Breakfast has been the most difficult part of the Whole30 for me in terms of recipe ideas. I’ve long been a fan of scrambled eggs, but since starting the Whole30 and eating eggs every morning and pre-workout my first week, I got tired of them quickly.
That is, until my BFF mentioned pairing salsa with her eggs and I concocted this little dish. This is the only egg dish that I can’t get enough of! I made it during my prep week as a frittata and again in week two as a single-serving egg scramble.
- 9 eggs, beaten and seasoned with S & P
- 1 TBSP coconut oil
- 2 garlic cloves, minced
- 1 small onion, diced
- 3 BIG handfuls of fresh spinach (ya like my measurin’ technique?)
- 1-2 cups of cooked protein of your choice, such as ground beef/turkey or shredded chicken (It is really just as good without so I only add this if I have leftovers)
- red pepper flakes
- salsa to serve
- avocado slices to serve
- Preheat oven to 400 degrees.
- In an oven-safe skillet, melt coconut oil over med-high heat. Saute garlic and onion until soft, lower heat to medium, and then start adding the spinach, a little at a time until it is wilted.
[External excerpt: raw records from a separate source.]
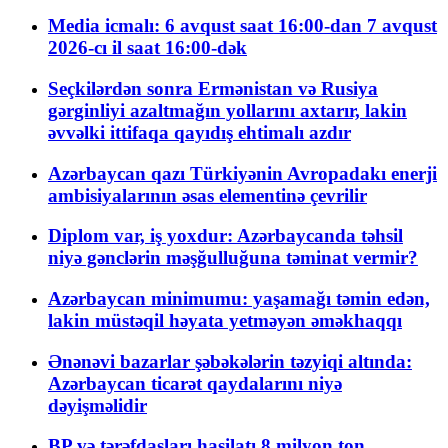
Media icmalı: 6 avqust saat 16:00-dan 7 avqust
2026-cı il saat 16:00-dək
Seçkilərdən sonra Ermənistan və Rusiya
gərginliyi azaltmağın yollarını axtarır, lakin
əvvəlki ittifaqa qayıdış ehtimalı azdır
Azərbaycan qazı Türkiyənin Avropadakı enerji
ambisiyalarının əsas elementinə çevrilir
Diplom var, iş yoxdur: Azərbaycanda təhsil
niyə gənclərin məşğulluğuna təminat vermir?
Azərbaycan minimumu: yaşamağı təmin edən,
lakin müstəqil həyata yetməyən əməkhaqqı
Ənənəvi bazarlar şəbəkələrin təzyiqi altında:
Azərbaycan ticarət qaydalarını niyə
dəyişməlidir
BP və tərəfdaşları hasilatı 8 milyon ton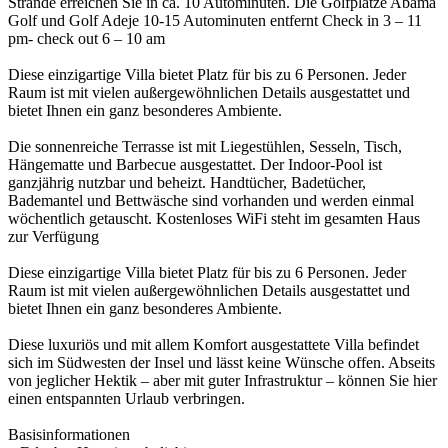
Strände erreichen Sie in ca. 10 Autominuten. Die Golfplätze Abama
Golf und Golf Adeje 10-15 Autominuten entfernt Check in 3 – 11
pm- check out 6 – 10 am
Diese einzigartige Villa bietet Platz für bis zu 6 Personen. Jeder
Raum ist mit vielen außergewöhnlichen Details ausgestattet und
bietet Ihnen ein ganz besonderes Ambiente.
Die sonnenreiche Terrasse ist mit Liegestühlen, Sesseln, Tisch,
Hängematte und Barbecue ausgestattet. Der Indoor-Pool ist
ganzjährig nutzbar und beheizt. Handtücher, Badetücher,
Bademantel und Bettwäsche sind vorhanden und werden einmal
wöchentlich getauscht. Kostenloses WiFi steht im gesamten Haus
zur Verfügung
Diese einzigartige Villa bietet Platz für bis zu 6 Personen. Jeder
Raum ist mit vielen außergewöhnlichen Details ausgestattet und
bietet Ihnen ein ganz besonderes Ambiente.
Diese luxuriös und mit allem Komfort ausgestattete Villa befindet
sich im Südwesten der Insel und lässt keine Wünsche offen. Abseits
von jeglicher Hektik – aber mit guter Infrastruktur – können Sie hier
einen entspannten Urlaub verbringen.
Basisinformationen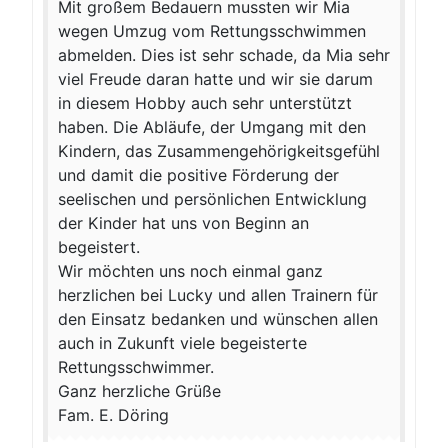
Mit großem Bedauern mussten wir Mia
wegen Umzug vom Rettungsschwimmen
abmelden. Dies ist sehr schade, da Mia sehr
viel Freude daran hatte und wir sie darum
in diesem Hobby auch sehr unterstützt
haben. Die Abläufe, der Umgang mit den
Kindern, das Zusammengehörigkeitsgefühl
und damit die positive Förderung der
seelischen und persönlichen Entwicklung
der Kinder hat uns von Beginn an
begeistert.
Wir möchten uns noch einmal ganz
herzlichen bei Lucky und allen Trainern für
den Einsatz bedanken und wünschen allen
auch in Zukunft viele begeisterte
Rettungsschwimmer.
Ganz herzliche Grüße
Fam. E. Döring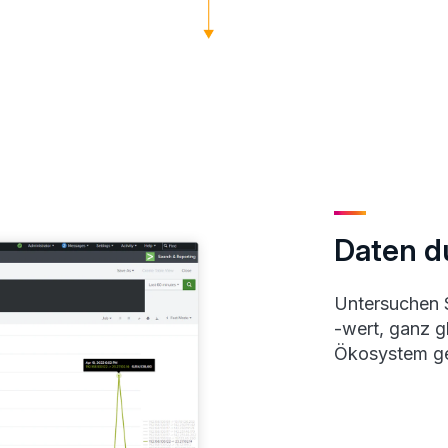
Daten d
Untersuchen 
-wert, ganz g
Ökosystem ge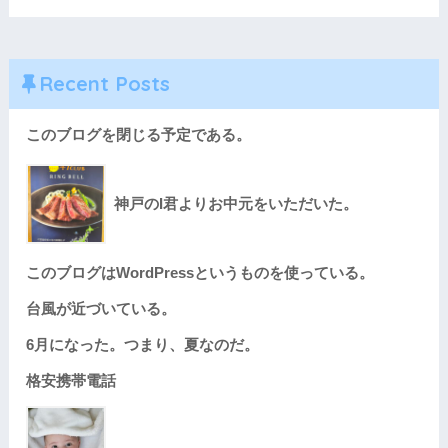
Recent Posts
このブログを閉じる予定である。
神戸のI君よりお中元をいただいた。
このブログはWordPressというものを使っている。
台風が近づいている。
6月になった。つまり、夏なのだ。
格安携帯電話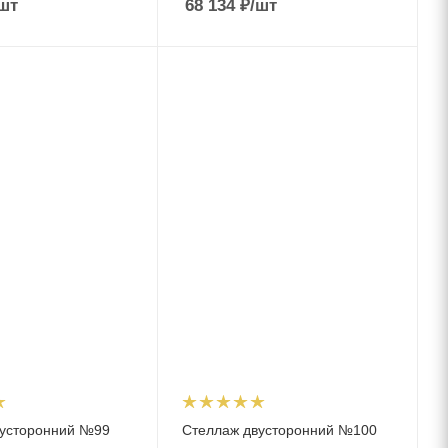
шт
68 134
₽
/шт
вусторонний №99
Стеллаж двусторонний №100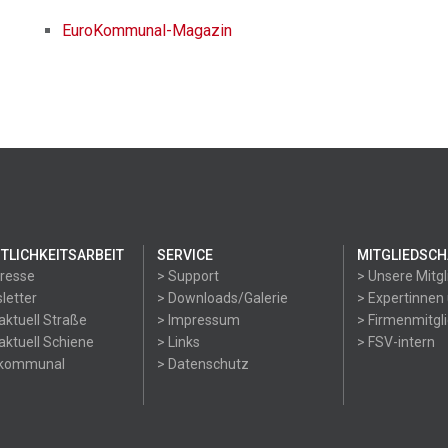
EuroKommunal-Magazin
TLICHKEITSARBEIT
SERVICE
MITGLIEDSCH
Presse
> Support
> Unsere Mitgl
letter
> Downloads/Galerie
> Expertinnen
aktuell Straße
> Impressum
> Firmenmitgl
aktuell Schiene
> Links
> FSV-intern
okommunal
> Datenschutz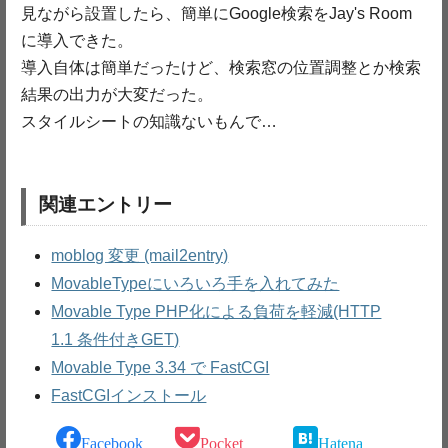
見ながら設置したら、簡単にGoogle検索をJay's Room
に導入できた。
導入自体は簡単だったけど、検索窓の位置調整とか検索
結果の出力が大変だった。
スタイルシートの知識ないもんで…
関連エントリー
moblog 変更 (mail2entry)
MovableTypeにいろいろ手を入れてみた
Movable Type PHP化による負荷を軽減(HTTP
1.1 条件付きGET)
Movable Type 3.34 で FastCGI
FastCGIインストール
Facebook
Pocket
Hatena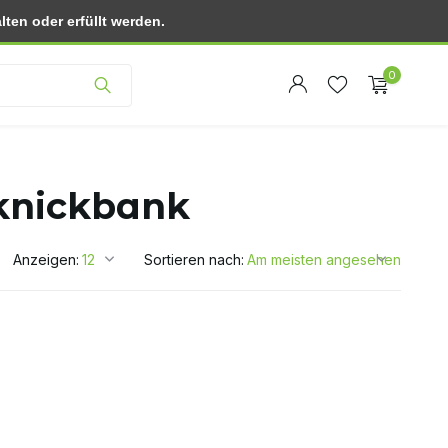
ten oder erfüllt werden.
Kundendienst
0
cknickbank
Anzeigen:
Sortieren nach:
Benutzerkonto
Benutzerkonto
anlegen
anlegen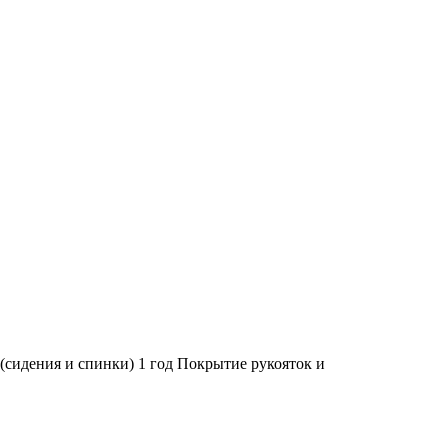
(сидения и спинки) 1 год Покрытие рукояток и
- Add meat or poultry, if desired. Season up with more S & P and a pinch of red pepper flakes.
- Spread mixture evenly across pan and pour in eggs. Scramble for about two minutes.
- Let cook about 30 seconds more until the bottom is set and there is only uncooked egg on the top portion.
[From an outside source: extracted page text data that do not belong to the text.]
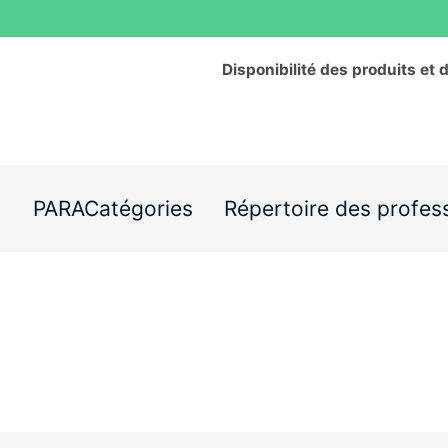
Disponibilité des produits et 
s
PARACatégories
Répertoire des profes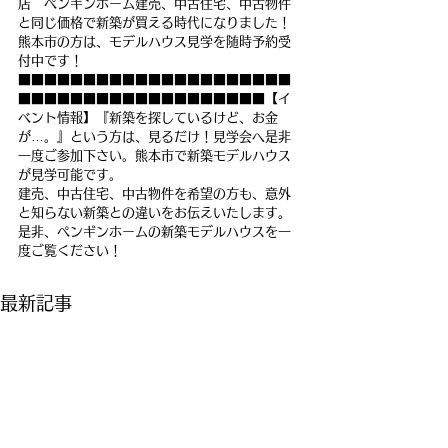
店　ペンギンホーム建売、中古住宅、中古物件
と同じ価格で新築が買える時代になりました！
熊本市の方は、モデルハウス見学を随時予約受
付中です！
■■■■■■■■■■■■■■■■■■■■■
■■■■■■■■■■■■■■■■■■■【イ
ベント情報】『新築を探しているけど、お金
が…。』という方は、見るだけ！見学会へ是非
一度ご参加下さい。熊本市で新築モデルハウス
が見学可能です。
建売、中古住宅、中古物件を希望の方も、意外
と知らない新築との違いをお伝えいたします。
是非、ペンギンホームの新築モデルハウスを一
度ご覧ください！
最新記事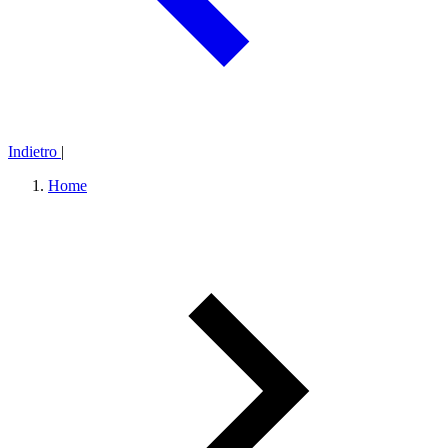
Indietro
|
Home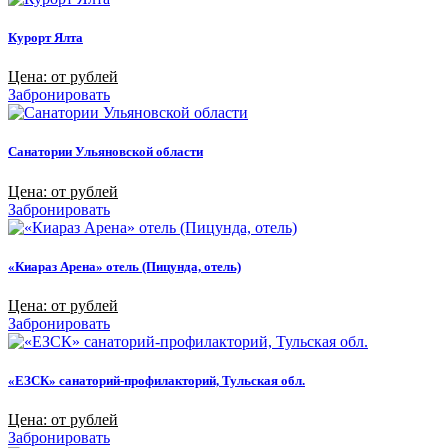
Курорт Ялта
Цена: от рублей
Забронировать
Санатории Ульяновской области
Цена: от рублей
Забронировать
«Киараз Арена» отель (Пицунда, отель)
Цена: от рублей
Забронировать
«ЕЗСК» санаторий-профилакторий, Тульская обл.
Цена: от рублей
Забронировать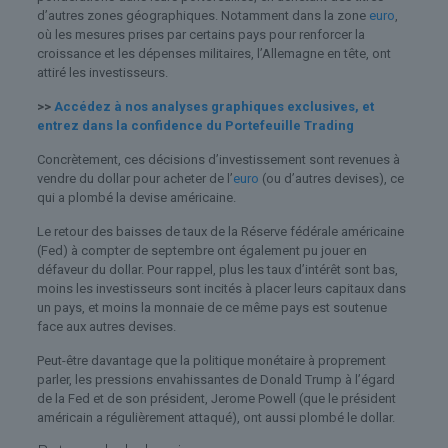
d’autres zones géographiques. Notamment dans la zone
euro
,
où les mesures prises par certains pays pour renforcer la
croissance et les dépenses militaires, l’Allemagne en tête, ont
attiré les investisseurs.
>>
Accédez à nos analyses graphiques exclusives, et
entrez dans la confidence du Portefeuille Trading
Concrètement, ces décisions d’investissement sont revenues à
vendre du dollar pour acheter de l’
euro
(ou d’autres devises), ce
qui a plombé la devise américaine.
Le retour des baisses de taux de la Réserve fédérale américaine
(Fed) à compter de septembre ont également pu jouer en
défaveur du dollar. Pour rappel, plus les taux d’intérêt sont bas,
moins les investisseurs sont incités à placer leurs capitaux dans
un pays, et moins la monnaie de ce même pays est soutenue
face aux autres devises.
Peut-être davantage que la politique monétaire à proprement
parler, les pressions envahissantes de Donald Trump à l’égard
de la Fed et de son président, Jerome Powell (que le président
américain a régulièrement attaqué), ont aussi plombé le dollar.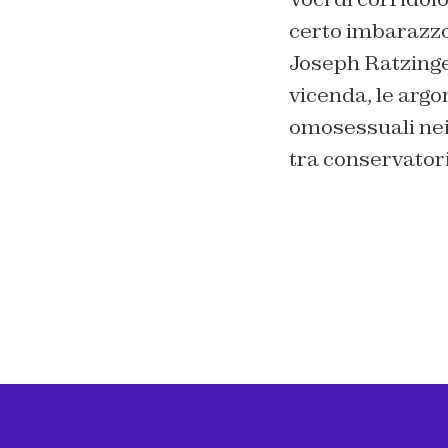
certo imbarazzo 
Joseph Ratzinge
vicenda, le argo
omosessuali nei 
tra conservatori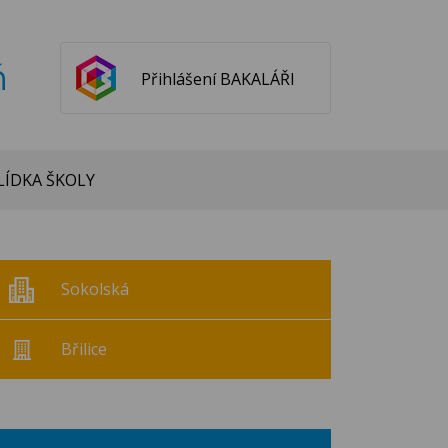
ň
Přihlášení BAKALÁŘI
ÍDKA ŠKOLY
Sokolská
Břilice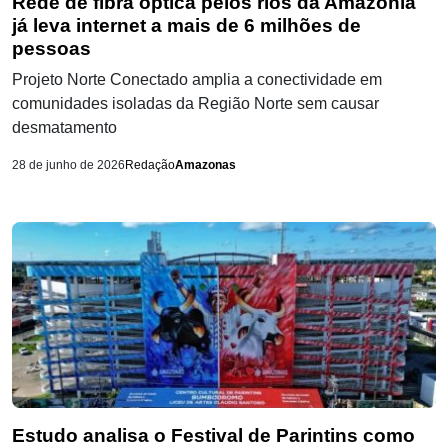
Rede de fibra óptica pelos rios da Amazônia
já leva internet a mais de 6 milhões de
pessoas
Projeto Norte Conectado amplia a conectividade em
comunidades isoladas da Região Norte sem causar
desmatamento
28 de junho de 2026
Redação
Amazonas
Estudo analisa o Festival de Parintins como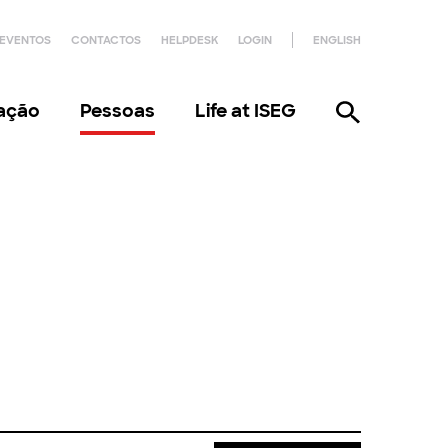
EVENTOS
CONTACTOS
HELPDESK
LOGIN
ENGLISH
gação
Pessoas
Life at ISEG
- Transfer to oven and cook for about 12-15 minutes until set. There may be a tad bit in the middle that still looks a little liquidy.
- Remove from oven, as carry over cooking will occur on counter.
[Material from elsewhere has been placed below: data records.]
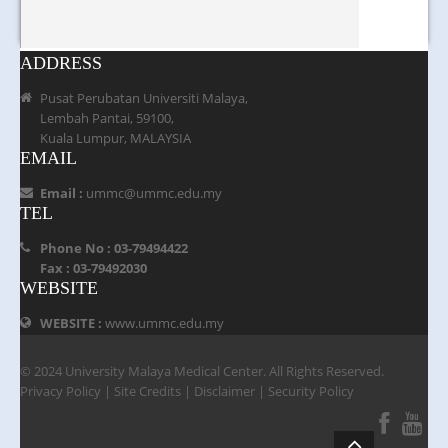
ADDRESS
Pusat Perubatan Universiti Malaya,
Lembah Pantai, 59100,
Kuala Lumpur, MALAYSIA
EMAIL
Email :
ummc@ummc.edu.my
TEL
Phone No : 03-79494422
Fax : 03-79492030
WEBSITE
WEBSITE :
www.ummc.edu.my
© 2024 University Malaya Medical Center. All Rights Reserved.
Privacy Policy
|
Site Credits
|
Disclaimer
|
Security Policy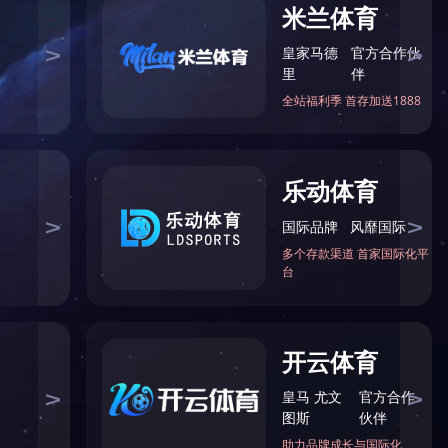
防白蚁、除甲醛
土壤修复案例
市政工程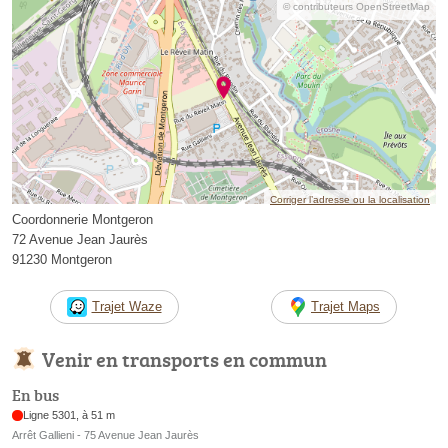
© contributeurs OpenStreetMap
Corriger l’adresse ou la localisation
Coordonnerie Montgeron
72 Avenue Jean Jaurès
91230 Montgeron
Trajet Waze
Trajet Maps
Venir en transports en commun
En bus
Ligne 5301, à 51 m
Arrêt Gallieni - 75 Avenue Jean Jaurès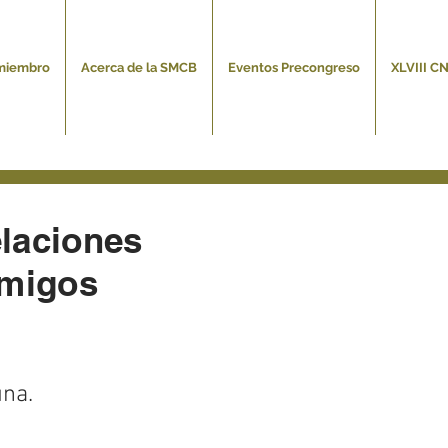
miembro
Acerca de la SMCB
Eventos Precongreso
XLVIII C
laciones
emigos
una.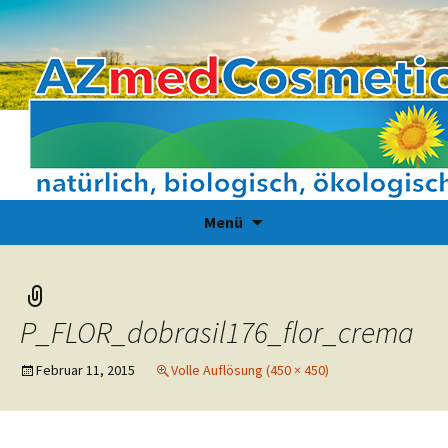
Zum
Suchen
Menü
Inhalt
nach:
springen
P_FLOR_dobrasil176_flor_crema
Februar 11, 2015
Volle Auflösung (450 × 450)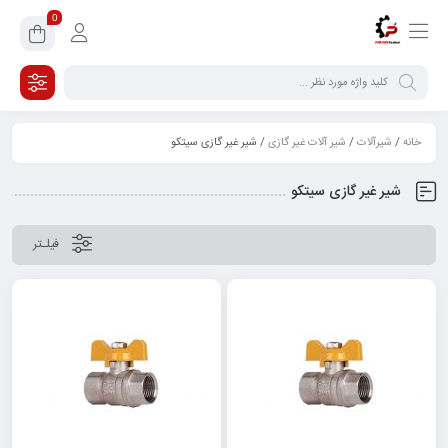
0
خانه
/
شیرآلات
/
شیر آلات غیر گازی
/ شیر غیر گازی سیتکو
شیر غیر گازی سیتکو
فیلـتر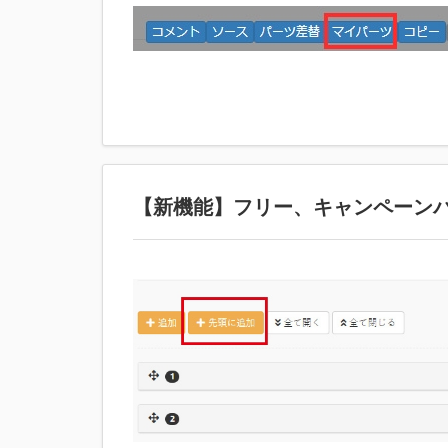
【新機能】フリー、キャンペーン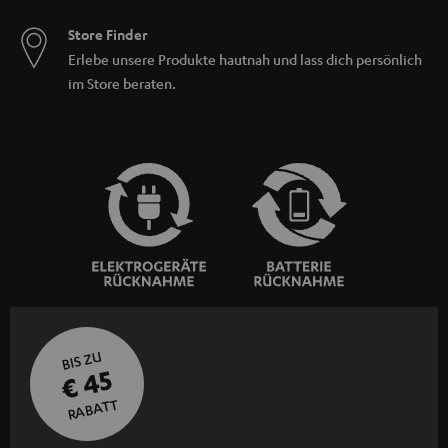
Store Finder
Erlebe unsere Produkte hautnah und lass dich persönlich
im Store beraten.
BIS ZU
€ 45
RABATT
- This is the part that really makes the dish! When ready to eat, top your portion with salsa (I like to use Pace) and 1/2 an avocado. The salsa fresh out of the fridge cools down the hot eggs just enough to eat in a pinch for breakfast! The fresh, cool flavor of the avocado gives great balance to the spicy flavor.
Southwest Egg Scramble
- 2-3 eggs, whisked & seasoned with salt and pepper
- 1 tsp EVOO or coconut oil
- 1/2 tsp minced garlic
- 2 handfuls of fresh spinach
- 1 palm sized portion of shredded chicken, or other leftover protein of your choice
- 1 green onion, thinly sliced
- red pepper flakes
- 1/2 avocado
- Preheat oil in a small, non-stick skillet over med-high heat.
- Add garlic, spinach, S&P, cover and let spinach wilt, stirring around occasionally.
- Lower heat to medium. Add chicken and green onion, stir to combine.
- Pour eggs over mixture, season with more S&P and a tiny amount of red pepper flakes if desired.
- Scramble eggs and cover if needed to allow the steam to finish off the eggs.
- Top with salsa and avocado.
Of course, you can add diced tomatoes and peppers to both dishes but I think for a quick and dirty breakfast dish, the salsa suits just fine! Either way, this filling dish is perfect for any time of day and gives you your protein, eggs, and fat!